Plusieurs syndicats et regroupements de syndicats médicaux proposent des modifications la réforme des retraites.


La FMF et le CSMF s'inquiètent d'une "mise sous tutelle gouvernementale" de la Caisse autonome de retraite des médecins français
Le projet de loi comporte un article, l'article 31, prévoyant la nomination par l'Etat, par décret, du directeur de la CNAVPL (Caisse nationale de l'Assurance Vieillesse des Professions Libérales).

Selon la FMF (Fédération des Médecins de France), il s'agit de la fin de l'autonomie des caisses des professions libérales, dont la CARMF (Caisse autonome de retraite des médecins français). Cela "supprimerait le pouvoir des représentants élus par les confrères et tous les libéraux" et menacerait la bonne gestion des réserves, s'inquiète le Dr Jean-Paul Hamon, président de la FMF.

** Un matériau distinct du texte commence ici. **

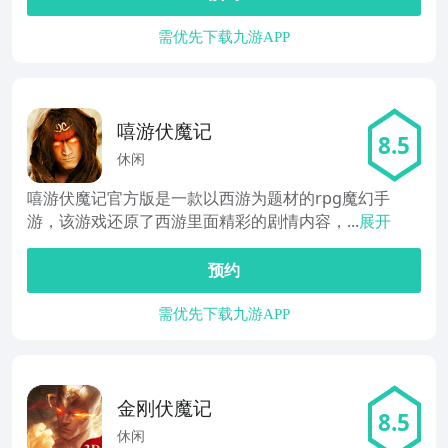
需优先下载九游APP
嘻游伏魔记
8.5
休闲
嘻游伏魔记官方版是一款以西游为题材的rpg魔幻手
游，该游戏还原了西游里面精彩的剧情内容，...
展开
预约
需优先下载九游APP
金刚伏魔记
8.5
休闲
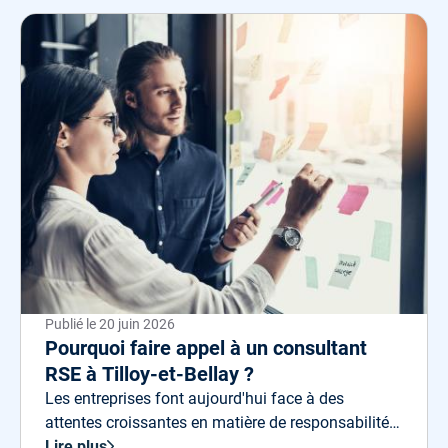
Publié le
20 juin 2026
Pourquoi faire appel à un consultant
RSE à Tilloy-et-Bellay ?
Les entreprises font aujourd'hui face à des
attentes croissantes en matière de responsabilité
sociétale.
Lire plus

La CSMF (Confédération des syndicats médicaux français) dénonce également "cette étatisation des régimes de retraite des médecins sans concertation" et appelle à "une refonte urgente de sa gouvernance pour plus de transparence et pour l'harmoniser avec les autres caisses, pour la rendre irréprochable".

Une indignation partagée par toutes les caisses de retraite libérales, qui ont adressé à tous les parlementaires un courrier commun demandant "le retrait immédiat de cet article du projet de loi et l'ouverture d'une véritable discussion avec les pouvoirs publics".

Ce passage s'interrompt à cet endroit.